1. Preheat the oven to 400°. In a saucepan over medium heat, cook the soy sauce, the sugar and a good squeeze of honey or agave. Add in the juice of a lime and/or some fresh orange juice. Don’t forget to stir!

2. Add minced garlic and plenty of grated ginger when it starts to thicken. Taste for balance. When it has thickened, cool in the fridge and it will set even more.

3. Thaw the frozen mahi mahi completely (in the fridge or in warm water) and dry thoroughly with paper towels. Coat and rub with olive oil and salt and pepper both sides.

4. Press one side of the mahi mahi on a plate, enveloped in sesame seeds until no flesh is visible. Get a nonstick pan hot, pour in olive oil and sear the seed side for about one minute, just to slightly toast the seeds.
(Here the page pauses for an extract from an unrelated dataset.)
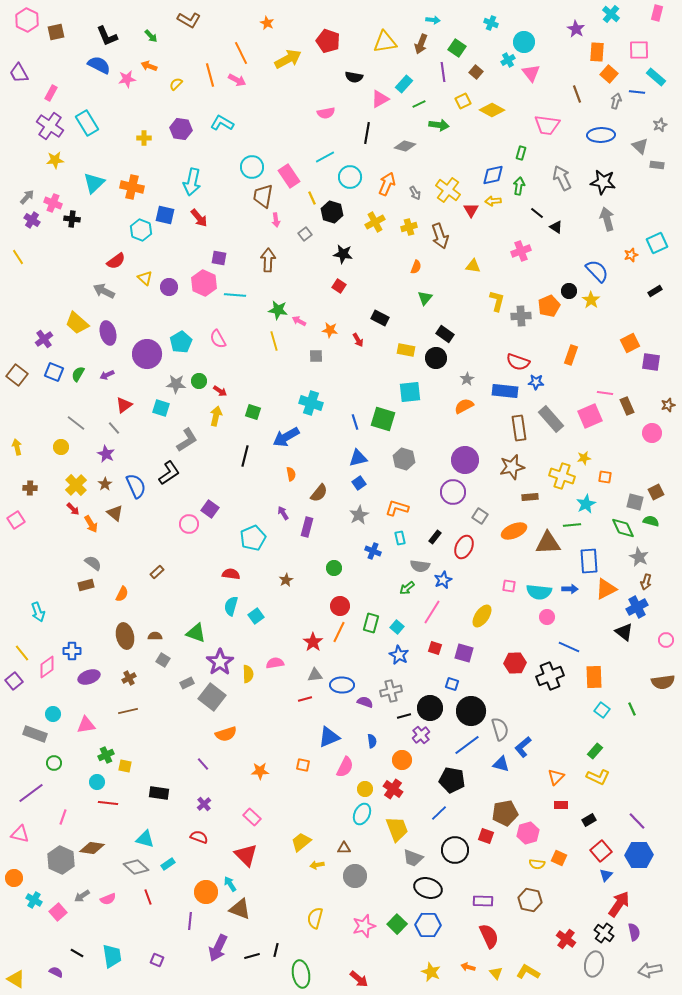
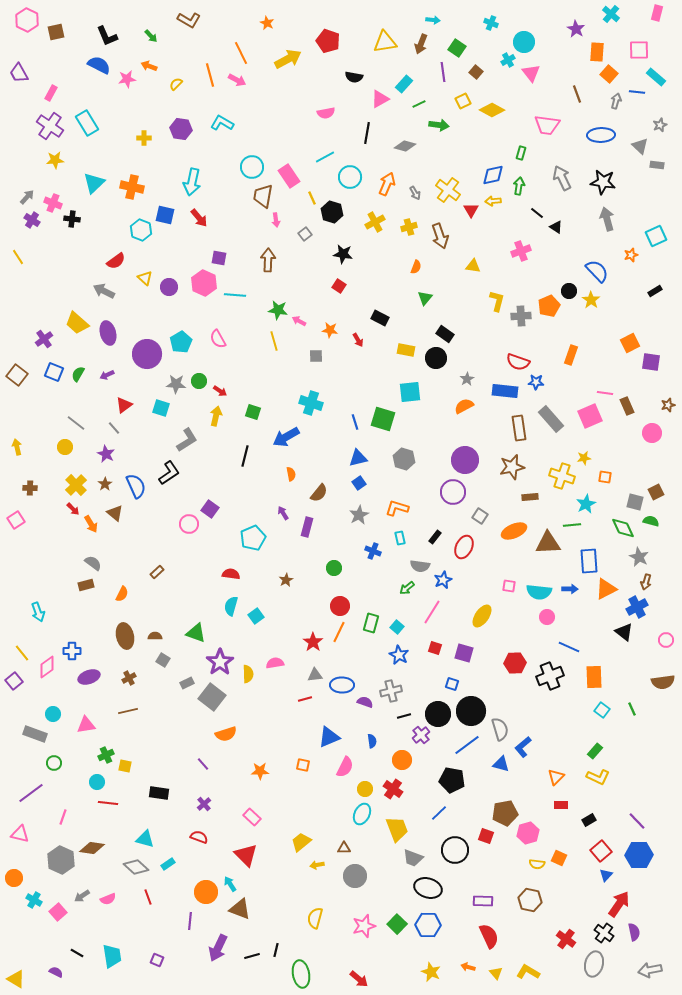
cyan square at (657, 243): moved 1 px left, 7 px up
yellow circle at (61, 447): moved 4 px right
black circle at (430, 708): moved 8 px right, 6 px down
5. Flip and allow the bottom to cook until you see a faint pinkish-hue left on the side of the fish. Pop them in the oven until the hue is gone and the side is completely white and opaque.

6. In the meantime, sauté snap peas with olive oil, minced garlic, and grated ginger. Use soy sauce for seasoning. When the peas have a bite, but no raw taste, add plenty of white sesame seeds.

Serve the fish over the snap peas with the glaze drizzled on top.

I garnished mine with petals of sliced ginger.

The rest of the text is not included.